The greenback, however, rose to six-week highs against the rate-sensitive Japanese yen on expectations the Federal Reserve will keep monetary policy tight for longer. This view will be challenged or confirmed by the CPI data, which loomed over Monday’s trading.
“Higher stocks and lower yields are causing the dollar to take a breather ahead of tomorrow’s inflation data,” said Joe Manimbo, senior market analyst at payments company Convera in Washington.
“The risk-on trade is also weighing on the yen, while it’s not helping that the next head of the BOJ (Bank of Japan) might not necessarily signal an imminent change in course from the negative rate policy.”
Investors expect headline CPI to rise 0.5% in January on Tuesday, after falling 0.1% in December, with the core number seen advancing to 0.4% from 0.3% the previous month, according to a Reuters poll.
The euro hit a one-month low of $1.0656 in Asia trading, but was last up 0.4% at $1.0719. The British pound rose 0.6% to $1.2134, after hitting a one-month low of $1.1961 last week.
That left the dollar index, which tracks the greenback against six major currencies, at 103.29, down 0.3%.
The dollar rose to 132.91 yen, the highest since Jan 6.. It was last up 0.7% at 132.34 yen.
“The market doesn’t want to be short dollar/yen ahead of CPI tomorrow,” said Marc Chandler, chief market strategist at Bannockburn Forex in New York.
The greenback tracked the rise in the U.S. Treasury two-year yield, which was last up 1.7 basis points (bps) at 4.53%, after hitting its highest since late November.
“We have a nice pullback in the U.S. dollar after a strong rally last week,” said Bannockburn’s Chandler.
“I don’t think we have taken out key levels just yet.
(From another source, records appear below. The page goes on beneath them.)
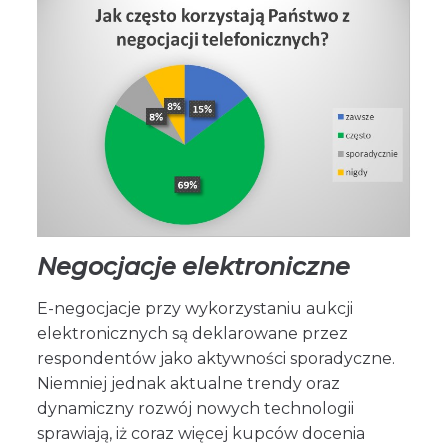
Negocjacje elektroniczne
E-negocjacje przy wykorzystaniu aukcji
elektronicznych są deklarowane przez
respondentów jako aktywności sporadyczne.
Niemniej jednak aktualne trendy oraz
dynamiczny rozwój nowych technologii
sprawiają, iż coraz więcej kupców docenia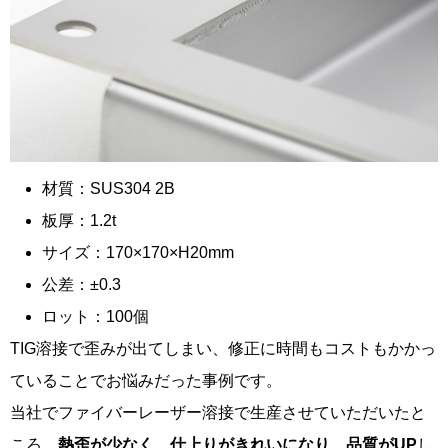
材質：SUS304 2B
板厚：1.2t
サイズ：170×170×H20mm
公差：±0.3
ロット：100個
TIG溶接で歪みが出てしまい、修正に時間もコストもかかっ
ていることでお悩みだった事例です。
当社でファイバーレーザー溶接で生産させていただいたと
ころ、
熱歪が少なく、仕上りがきれいになり、品質がUP
し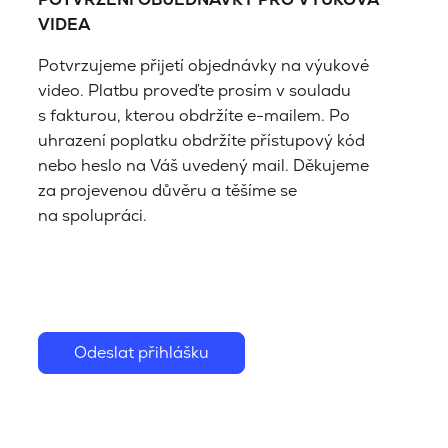
VIDEA
Potvrzujeme přijetí objednávky na výukové
video. Platbu proveďte prosím v souladu
s fakturou, kterou obdržíte e-mailem. Po
uhrazení poplatku obdržíte přístupový kód
nebo heslo na Váš uvedený mail. Děkujeme
za projevenou důvěru a těšíme se
na spolupráci.
Odeslat přihlášku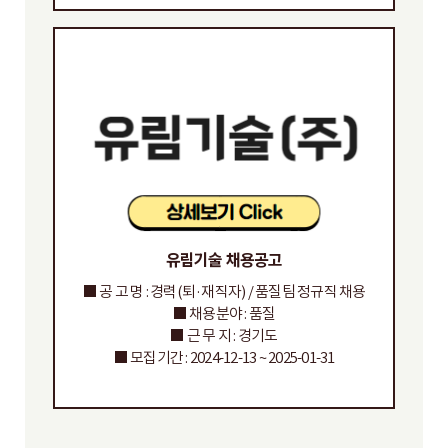
유림기술 채용공고
■ 공 고 명 : 경력(퇴·재직자) / 품질팀 정규직 채용
■ 채용분야 : 품질
■ 근 무 지 : 경기도
■ 모집기간 : 2024-12-13 ~ 2025-01-31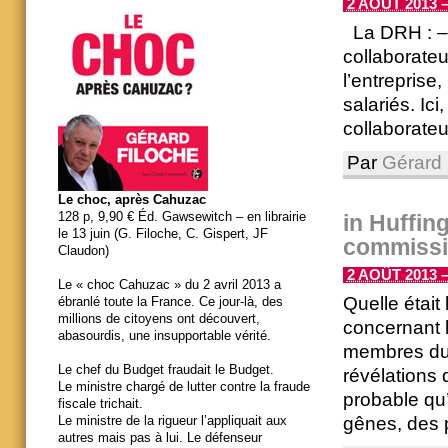
2 AOÛT 2013 –
La DRH : – 
collaborate
l’entreprise,
salariés. Ic
collaborateur
Par
Gérard 
Le choc, après Cahuzac
128 p, 9,90 € Éd. Gawsewitch – en librairie
in Huffing
le 13 juin (G. Filoche, C. Gispert, JF
commissi
Claudon)
2 AOÛT 2013 –
Le « choc Cahuzac » du 2 avril 2013 a
Quelle était
ébranlé toute la France. Ce jour-là, des
millions de citoyens ont découvert,
concernant l
abasourdis, une insupportable vérité.
membres du 
Le chef du Budget fraudait le Budget.
révélations 
Le ministre chargé de lutter contre la fraude
probable qu’
fiscale trichait.
gênes, des pa
Le ministre de la rigueur l’appliquait aux
autres mais pas à lui. Le défenseur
But we’re consolidating some positions after last week’s moves and ahead of tomorrow’s CPI.”
Higher U.S. yields were a major driver of the softer yen. The benchmark 10-year U.S. Treasury yield on Monday hit a fresh six-week high of 3.755% and the two-year yield hit its highest since late November at 4.56%.
The Japanese currency dropped sharply last year to a 32-year low of 151.94 per dollar as U.S. rates rose, while Japanese rates stayed near zero.
It has regained ground this year as U.S. rates seemed to be near their peak, and as expectations rose that the Bank of Japan would move away from its ultra-loose stance, but both scenarios now look like they have been delayed.
Sources said on Friday that former Bank of Japan board member Kazuo Ueda is set to become the next governor. In an interview the same day, Ueda said it was appropriate for the BOJ to maintain its current ultra-easy policy.
In the United States, money markets are positioned for U.S. interest rates to peak at 5.2% around July, compared with the Fed’s current target rate of 4.5-4.75%, but have mostly walked back expectations of major rate cuts later in the year.
Elsewhere, the Swiss franc strengthened after Swiss inflation data came in higher than expected. The dollar slid as low as 0.9193 Swiss francs and was last down 0.4% at 0.9197 francs.